[Document layout detection data]

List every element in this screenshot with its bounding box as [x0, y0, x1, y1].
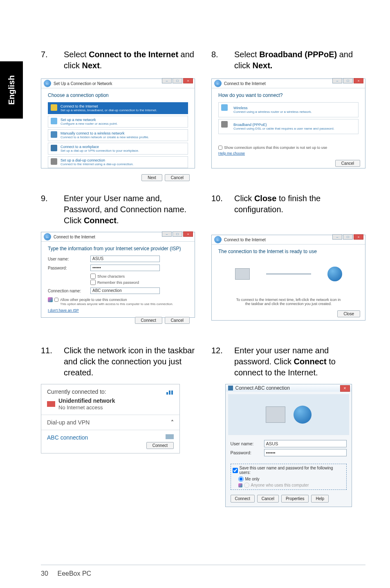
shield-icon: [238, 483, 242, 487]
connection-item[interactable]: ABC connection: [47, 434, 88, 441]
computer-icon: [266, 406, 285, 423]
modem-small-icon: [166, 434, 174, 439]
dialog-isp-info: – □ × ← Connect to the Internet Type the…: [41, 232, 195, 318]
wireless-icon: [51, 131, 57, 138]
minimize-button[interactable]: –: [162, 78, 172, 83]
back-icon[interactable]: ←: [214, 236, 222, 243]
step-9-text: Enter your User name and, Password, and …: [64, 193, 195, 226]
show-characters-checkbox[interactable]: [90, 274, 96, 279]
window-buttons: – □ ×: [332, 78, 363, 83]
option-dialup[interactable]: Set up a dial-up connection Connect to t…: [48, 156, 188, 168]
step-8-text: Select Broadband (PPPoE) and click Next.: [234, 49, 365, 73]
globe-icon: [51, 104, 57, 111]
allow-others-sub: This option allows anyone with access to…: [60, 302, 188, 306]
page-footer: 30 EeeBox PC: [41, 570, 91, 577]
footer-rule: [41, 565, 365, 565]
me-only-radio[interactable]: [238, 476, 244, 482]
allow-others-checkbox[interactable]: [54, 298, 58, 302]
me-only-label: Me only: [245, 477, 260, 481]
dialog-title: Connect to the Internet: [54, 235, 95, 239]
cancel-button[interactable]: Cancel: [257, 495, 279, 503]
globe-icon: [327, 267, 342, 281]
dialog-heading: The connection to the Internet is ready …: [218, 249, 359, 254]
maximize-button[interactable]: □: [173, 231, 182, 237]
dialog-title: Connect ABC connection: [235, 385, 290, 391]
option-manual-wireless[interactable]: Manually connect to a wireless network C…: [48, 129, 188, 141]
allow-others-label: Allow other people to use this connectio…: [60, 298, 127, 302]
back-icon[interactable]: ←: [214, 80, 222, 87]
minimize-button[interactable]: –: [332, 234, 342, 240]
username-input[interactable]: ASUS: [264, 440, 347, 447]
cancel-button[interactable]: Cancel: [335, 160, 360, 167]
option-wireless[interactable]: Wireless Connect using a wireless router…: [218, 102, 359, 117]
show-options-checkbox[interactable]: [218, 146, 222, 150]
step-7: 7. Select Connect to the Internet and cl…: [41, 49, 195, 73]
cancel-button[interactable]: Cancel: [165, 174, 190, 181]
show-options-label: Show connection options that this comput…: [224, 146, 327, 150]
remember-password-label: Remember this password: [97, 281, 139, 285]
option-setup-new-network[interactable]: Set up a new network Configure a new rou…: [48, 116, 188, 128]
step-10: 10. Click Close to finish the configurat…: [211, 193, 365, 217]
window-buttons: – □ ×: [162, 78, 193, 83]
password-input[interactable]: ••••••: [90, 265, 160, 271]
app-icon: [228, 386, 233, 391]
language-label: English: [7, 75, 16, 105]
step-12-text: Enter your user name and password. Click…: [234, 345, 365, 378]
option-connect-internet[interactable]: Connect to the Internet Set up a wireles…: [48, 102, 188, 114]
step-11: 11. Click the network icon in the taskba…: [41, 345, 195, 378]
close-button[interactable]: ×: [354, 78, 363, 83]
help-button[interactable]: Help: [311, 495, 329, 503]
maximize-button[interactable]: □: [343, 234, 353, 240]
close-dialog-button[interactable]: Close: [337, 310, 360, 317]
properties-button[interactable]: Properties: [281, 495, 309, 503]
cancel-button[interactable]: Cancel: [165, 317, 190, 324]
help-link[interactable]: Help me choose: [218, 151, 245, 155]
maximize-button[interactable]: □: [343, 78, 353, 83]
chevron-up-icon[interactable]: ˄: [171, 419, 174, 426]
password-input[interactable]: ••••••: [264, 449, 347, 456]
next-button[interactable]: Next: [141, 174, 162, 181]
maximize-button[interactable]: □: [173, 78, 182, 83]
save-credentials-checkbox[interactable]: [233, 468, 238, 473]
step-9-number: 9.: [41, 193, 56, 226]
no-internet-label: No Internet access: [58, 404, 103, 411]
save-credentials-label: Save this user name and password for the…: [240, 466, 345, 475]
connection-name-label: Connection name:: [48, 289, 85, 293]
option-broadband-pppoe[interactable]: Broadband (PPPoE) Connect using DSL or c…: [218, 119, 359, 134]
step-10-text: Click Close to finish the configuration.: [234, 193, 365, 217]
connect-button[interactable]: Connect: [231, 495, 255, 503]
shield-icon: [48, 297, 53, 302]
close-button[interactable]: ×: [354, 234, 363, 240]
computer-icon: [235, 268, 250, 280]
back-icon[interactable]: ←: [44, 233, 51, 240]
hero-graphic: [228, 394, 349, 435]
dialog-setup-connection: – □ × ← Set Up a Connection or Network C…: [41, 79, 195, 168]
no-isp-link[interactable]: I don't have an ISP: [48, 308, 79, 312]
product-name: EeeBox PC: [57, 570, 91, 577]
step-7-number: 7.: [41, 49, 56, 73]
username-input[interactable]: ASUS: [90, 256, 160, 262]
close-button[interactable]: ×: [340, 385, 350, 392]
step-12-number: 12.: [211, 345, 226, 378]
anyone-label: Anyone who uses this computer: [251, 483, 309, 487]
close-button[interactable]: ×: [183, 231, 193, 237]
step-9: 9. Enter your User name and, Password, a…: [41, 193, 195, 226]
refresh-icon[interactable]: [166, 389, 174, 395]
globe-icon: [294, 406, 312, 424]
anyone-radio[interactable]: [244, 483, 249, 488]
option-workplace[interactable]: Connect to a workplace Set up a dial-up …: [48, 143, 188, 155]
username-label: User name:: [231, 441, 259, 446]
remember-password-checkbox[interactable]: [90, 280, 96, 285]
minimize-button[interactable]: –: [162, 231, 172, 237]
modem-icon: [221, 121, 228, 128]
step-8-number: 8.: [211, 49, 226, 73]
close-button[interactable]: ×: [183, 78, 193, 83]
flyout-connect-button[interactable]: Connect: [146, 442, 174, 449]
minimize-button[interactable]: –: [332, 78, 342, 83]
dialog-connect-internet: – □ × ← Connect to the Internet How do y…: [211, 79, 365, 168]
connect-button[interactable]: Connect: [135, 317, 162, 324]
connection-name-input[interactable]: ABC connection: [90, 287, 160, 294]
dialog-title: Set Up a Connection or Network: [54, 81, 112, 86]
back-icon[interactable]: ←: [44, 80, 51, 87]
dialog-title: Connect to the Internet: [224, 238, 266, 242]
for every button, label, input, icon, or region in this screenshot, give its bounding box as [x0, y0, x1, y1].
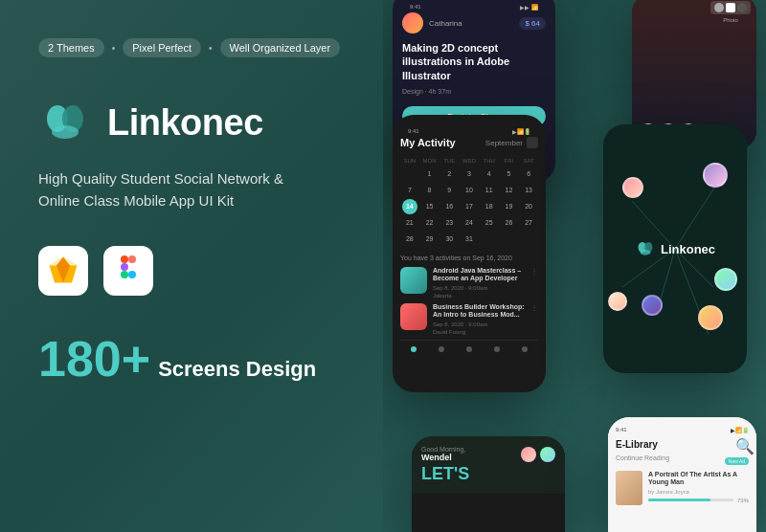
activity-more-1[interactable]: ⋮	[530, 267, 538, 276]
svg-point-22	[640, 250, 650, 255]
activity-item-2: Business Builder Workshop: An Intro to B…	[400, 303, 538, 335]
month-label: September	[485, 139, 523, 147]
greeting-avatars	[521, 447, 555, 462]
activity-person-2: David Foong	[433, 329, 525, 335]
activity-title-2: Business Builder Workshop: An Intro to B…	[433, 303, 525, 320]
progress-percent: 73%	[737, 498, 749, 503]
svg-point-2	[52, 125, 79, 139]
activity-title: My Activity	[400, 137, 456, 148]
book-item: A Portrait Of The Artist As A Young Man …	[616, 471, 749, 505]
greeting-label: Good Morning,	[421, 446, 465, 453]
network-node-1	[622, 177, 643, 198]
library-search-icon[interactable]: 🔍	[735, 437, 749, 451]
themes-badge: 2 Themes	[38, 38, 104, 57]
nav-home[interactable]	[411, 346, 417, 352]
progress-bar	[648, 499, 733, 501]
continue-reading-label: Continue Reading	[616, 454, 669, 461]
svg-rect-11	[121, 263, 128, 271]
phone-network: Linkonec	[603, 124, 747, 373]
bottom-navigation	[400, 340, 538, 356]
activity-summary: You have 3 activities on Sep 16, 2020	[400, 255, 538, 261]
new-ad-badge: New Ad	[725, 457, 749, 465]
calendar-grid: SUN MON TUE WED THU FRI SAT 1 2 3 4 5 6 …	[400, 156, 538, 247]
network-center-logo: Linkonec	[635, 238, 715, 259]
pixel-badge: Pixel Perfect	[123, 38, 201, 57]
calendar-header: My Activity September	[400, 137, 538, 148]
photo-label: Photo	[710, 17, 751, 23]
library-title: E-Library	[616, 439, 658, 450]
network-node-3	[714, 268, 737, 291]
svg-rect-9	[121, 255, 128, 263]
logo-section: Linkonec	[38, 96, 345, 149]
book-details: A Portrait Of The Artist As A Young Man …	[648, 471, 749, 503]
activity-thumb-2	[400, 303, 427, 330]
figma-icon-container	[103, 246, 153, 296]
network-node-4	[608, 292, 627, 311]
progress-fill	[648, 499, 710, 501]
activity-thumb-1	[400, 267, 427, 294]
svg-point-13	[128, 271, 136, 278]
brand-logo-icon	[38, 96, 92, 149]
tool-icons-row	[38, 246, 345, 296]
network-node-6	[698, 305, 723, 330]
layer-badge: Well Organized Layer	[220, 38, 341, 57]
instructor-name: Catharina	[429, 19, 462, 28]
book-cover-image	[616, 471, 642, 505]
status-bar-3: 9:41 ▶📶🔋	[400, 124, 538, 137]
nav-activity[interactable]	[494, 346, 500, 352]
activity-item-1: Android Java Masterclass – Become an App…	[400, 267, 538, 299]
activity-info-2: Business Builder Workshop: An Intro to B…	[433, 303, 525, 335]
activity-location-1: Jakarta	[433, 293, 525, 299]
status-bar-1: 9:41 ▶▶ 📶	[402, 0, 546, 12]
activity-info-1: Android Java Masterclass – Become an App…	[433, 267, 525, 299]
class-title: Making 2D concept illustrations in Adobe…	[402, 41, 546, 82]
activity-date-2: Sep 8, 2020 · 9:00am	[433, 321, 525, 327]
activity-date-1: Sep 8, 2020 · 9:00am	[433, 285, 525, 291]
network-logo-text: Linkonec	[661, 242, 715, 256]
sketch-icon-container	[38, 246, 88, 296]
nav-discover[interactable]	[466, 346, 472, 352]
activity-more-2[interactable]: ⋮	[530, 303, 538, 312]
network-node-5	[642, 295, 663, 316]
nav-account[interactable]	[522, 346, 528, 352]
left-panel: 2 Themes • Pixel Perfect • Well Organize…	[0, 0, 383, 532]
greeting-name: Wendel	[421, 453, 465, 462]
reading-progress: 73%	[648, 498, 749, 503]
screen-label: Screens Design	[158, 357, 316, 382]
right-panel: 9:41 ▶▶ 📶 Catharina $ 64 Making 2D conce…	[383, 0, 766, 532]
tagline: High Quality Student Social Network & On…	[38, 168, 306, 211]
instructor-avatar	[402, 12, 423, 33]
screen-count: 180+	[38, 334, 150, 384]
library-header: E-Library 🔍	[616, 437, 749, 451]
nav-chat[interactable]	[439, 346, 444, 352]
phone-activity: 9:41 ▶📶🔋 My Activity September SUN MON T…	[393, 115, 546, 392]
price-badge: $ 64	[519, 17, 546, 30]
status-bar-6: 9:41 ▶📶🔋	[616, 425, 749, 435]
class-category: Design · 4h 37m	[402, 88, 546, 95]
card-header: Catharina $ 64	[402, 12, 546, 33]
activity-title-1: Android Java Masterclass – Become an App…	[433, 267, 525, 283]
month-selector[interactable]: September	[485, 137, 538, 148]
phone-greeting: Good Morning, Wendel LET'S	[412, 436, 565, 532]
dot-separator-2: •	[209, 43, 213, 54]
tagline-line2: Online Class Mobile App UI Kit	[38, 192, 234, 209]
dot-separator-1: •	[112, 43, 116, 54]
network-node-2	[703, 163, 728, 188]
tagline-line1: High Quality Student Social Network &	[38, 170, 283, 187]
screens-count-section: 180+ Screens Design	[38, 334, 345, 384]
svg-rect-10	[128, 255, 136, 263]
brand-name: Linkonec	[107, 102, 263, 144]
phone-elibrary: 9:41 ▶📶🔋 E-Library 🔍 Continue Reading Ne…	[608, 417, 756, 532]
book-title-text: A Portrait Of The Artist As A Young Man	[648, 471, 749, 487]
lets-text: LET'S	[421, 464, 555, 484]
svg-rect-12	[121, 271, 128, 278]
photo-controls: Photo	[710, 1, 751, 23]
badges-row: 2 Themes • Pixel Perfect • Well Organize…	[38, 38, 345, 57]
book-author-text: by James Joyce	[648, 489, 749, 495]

**EXERCISE:**
Please find each line in the records above that holds the word "anyone", and copy it.

**ANSWER BOX:**
allow-others-sub: This option allows anyone with access to…: [60, 302, 188, 306]
anyone-label: Anyone who uses this computer: [251, 483, 309, 487]
anyone-radio[interactable]: [244, 483, 249, 488]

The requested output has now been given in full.